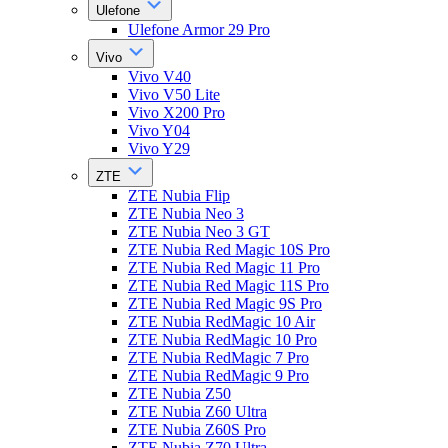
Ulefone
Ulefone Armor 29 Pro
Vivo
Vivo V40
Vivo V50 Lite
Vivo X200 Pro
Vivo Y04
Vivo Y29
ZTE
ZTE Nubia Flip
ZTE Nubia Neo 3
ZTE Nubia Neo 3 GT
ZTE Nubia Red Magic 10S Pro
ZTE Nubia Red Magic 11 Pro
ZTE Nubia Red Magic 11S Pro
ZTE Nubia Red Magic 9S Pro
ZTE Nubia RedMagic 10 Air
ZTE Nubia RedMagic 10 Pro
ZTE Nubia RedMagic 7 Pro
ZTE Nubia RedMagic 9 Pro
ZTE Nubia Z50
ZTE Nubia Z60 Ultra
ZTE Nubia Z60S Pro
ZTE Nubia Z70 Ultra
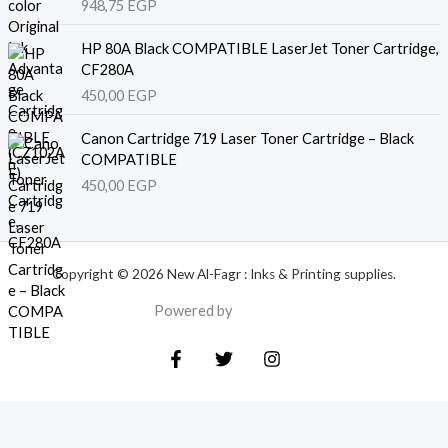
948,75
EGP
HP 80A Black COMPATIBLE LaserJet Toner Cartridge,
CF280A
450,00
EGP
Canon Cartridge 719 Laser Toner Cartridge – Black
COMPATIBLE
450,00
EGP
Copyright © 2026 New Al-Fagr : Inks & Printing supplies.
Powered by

------------------------------------------------

Leave every picture out. Retype the remaining data exactly.

◆ Task output ◆
Ulefone
Ulefone Armor 29 Pro
Vivo
Vivo V40
Vivo V50 Lite
Vivo X200 Pro
Vivo Y04
Vivo Y29
ZTE
ZTE Nubia Flip
ZTE Nubia Neo 3
ZTE Nubia Neo 3 GT
ZTE Nubia Red Magic 10S Pro
ZTE Nubia Red Magic 11 Pro
ZTE Nubia Red Magic 11S Pro
ZTE Nubia Red Magic 9S Pro
ZTE Nubia RedMagic 10 Air
ZTE Nubia RedMagic 10 Pro
ZTE Nubia RedMagic 7 Pro
ZTE Nubia RedMagic 9 Pro
ZTE Nubia Z50
ZTE Nubia Z60 Ultra
ZTE Nubia Z60S Pro
ZTE Nubia Z70 Ultra
948,75
EGP
HP 80A Black COMPATIBLE LaserJet Toner Cartridge,
CF280A
450,00
EGP
Canon Cartridge 719 Laser Toner Cartridge – Black
COMPATIBLE
450,00
EGP
Copyright © 2026 New Al-Fagr : Inks & Printing supplies.
Powered by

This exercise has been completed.